Por Candi
El arte de vivir es un arte inalcanzable para algunos que se empeñan, vanamente claro, en lograr la más maravillosa obra. Toman el pincel y mientras piensan excesivamente cómo realizar perfectos trazos sobre el lienzo de la vida, parte de ella se les escurre por la preciada tela. Cuando advierten que el tiempo pasa y la obra no es más que nada y blanco, se atreven a esbozar las primeras líneas embretados en meticulosos y lentos movimientos que están repletos más de pensamientos que de acciones.
Estos seres pensantes, que pierden preciado tiempo imaginando la gran obra más allá de la tela, terminan haciendo garabatos que nada significan.

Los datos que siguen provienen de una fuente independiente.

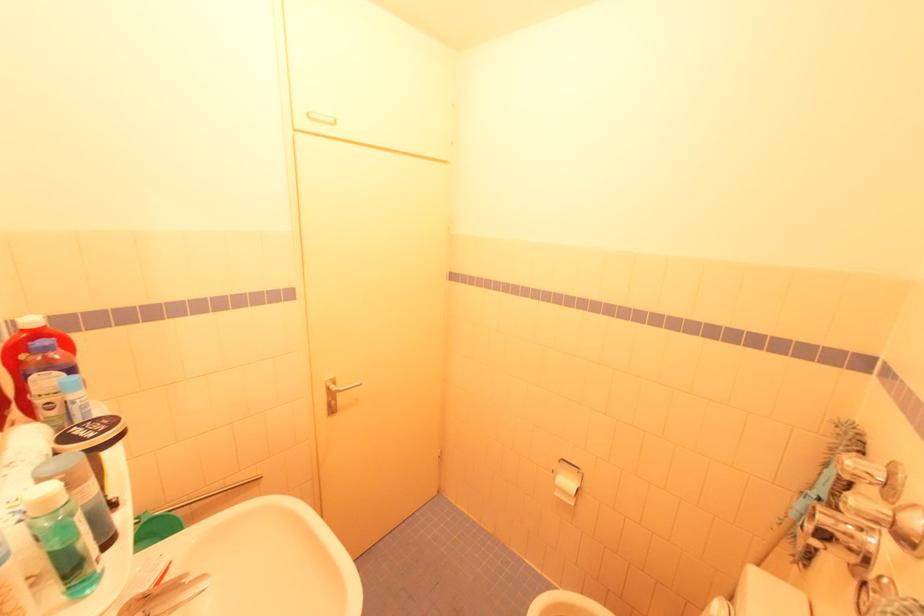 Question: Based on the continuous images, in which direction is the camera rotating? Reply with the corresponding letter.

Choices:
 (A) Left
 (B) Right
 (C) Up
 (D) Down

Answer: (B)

La obra de la vida no requiere de grandes y portentosas cosas, demanda simpleza y trabajo sobre el plano a pintar. Es por tal simpleza que adquiere sentido. La obra de la vida no está más allá del lienzo, sino en el mismo lienzo. El sentido de la vida no está después de ella, sino en ella misma.

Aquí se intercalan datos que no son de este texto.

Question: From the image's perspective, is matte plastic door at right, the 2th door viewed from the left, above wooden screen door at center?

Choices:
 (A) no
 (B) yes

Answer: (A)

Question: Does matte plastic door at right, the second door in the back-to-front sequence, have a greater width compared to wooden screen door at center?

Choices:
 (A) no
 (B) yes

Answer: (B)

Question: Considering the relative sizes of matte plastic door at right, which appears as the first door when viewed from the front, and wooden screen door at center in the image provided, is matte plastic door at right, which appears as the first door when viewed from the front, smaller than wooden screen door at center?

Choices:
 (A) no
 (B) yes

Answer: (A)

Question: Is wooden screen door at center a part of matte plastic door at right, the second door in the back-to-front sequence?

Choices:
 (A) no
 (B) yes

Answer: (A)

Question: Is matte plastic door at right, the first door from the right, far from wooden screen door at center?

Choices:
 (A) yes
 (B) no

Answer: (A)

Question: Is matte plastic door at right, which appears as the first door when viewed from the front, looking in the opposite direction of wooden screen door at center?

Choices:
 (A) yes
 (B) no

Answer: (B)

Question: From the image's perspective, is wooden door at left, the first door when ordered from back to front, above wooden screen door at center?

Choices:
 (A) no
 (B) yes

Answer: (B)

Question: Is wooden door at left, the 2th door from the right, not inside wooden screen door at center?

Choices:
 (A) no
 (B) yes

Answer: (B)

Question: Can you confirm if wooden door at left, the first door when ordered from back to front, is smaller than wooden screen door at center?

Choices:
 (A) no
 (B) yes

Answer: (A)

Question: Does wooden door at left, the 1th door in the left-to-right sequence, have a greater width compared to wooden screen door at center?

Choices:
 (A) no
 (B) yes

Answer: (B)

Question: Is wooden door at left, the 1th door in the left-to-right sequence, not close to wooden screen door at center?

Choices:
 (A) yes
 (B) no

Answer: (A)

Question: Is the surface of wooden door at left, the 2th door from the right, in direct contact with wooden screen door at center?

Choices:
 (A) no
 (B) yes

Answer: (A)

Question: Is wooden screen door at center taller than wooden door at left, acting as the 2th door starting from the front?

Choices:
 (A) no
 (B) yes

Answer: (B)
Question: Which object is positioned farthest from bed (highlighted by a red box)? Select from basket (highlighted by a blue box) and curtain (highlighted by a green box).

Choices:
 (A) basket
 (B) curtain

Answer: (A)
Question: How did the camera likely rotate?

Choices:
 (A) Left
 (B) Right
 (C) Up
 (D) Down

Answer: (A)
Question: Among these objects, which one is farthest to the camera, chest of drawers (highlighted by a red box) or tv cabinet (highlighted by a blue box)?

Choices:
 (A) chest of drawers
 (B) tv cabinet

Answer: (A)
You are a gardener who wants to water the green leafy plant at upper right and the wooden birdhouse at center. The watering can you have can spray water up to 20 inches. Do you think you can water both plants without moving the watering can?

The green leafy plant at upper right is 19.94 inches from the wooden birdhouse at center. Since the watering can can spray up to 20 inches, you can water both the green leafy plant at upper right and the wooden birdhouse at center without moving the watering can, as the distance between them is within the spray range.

Por eso un buen artista debe pensar menos y hacer más, debe atreverse a sentir y pintar aun cuando en la tarea cometa errores y algunos trazos no sean todo lo bueno que se hubiera querido.
Claro que no es cuestión de andar garabateando sin razón ni propósito, pero a menudo es necesario dejar que el pincel sea guiado por el corazón. Porque en definitiva en una obra de arte (y la más maravillosa es la de la vida) vale más el terma que la técnica ¿De qué sirve una línea perfecta si no transmite emociones, sino despierta sentimientos, si es muda y nada dice?
El padre de Apple, el atrevido Steve Jobbs, decía que recordar que uno va a morir es la mejor manera de evitar la trampa de pensar que hay algo que perder. Ya se está indefenso. No hay razón alguna para no seguir los consejos del corazón.
No significa esto abdicar de la razón, encarcelar lo correcto y adecuado, significa que hay que atreverse a vivir con todo lo que ello implica: risas, llantos, buena ventura, adversidades, aciertos, errores.
Hay quienes (¡y los conozco tanto!) se sientan frente al atril de la existencia sobre el que reposa el plano a pintar, y con la mano sosteniendo la cabeza que les pesa, miran preguntándose: ¿cómo, por qué, cuánto, cuándo, qué, de qué forma? Estos pobres mequetrefes piensan tanto la obra que se olvidan de hacerla, se preguntan tanto sobre la vida que olvidan vivirla.
Sí, no caben dudas, para vivir, hay que pensar menos y sentir y hacer más.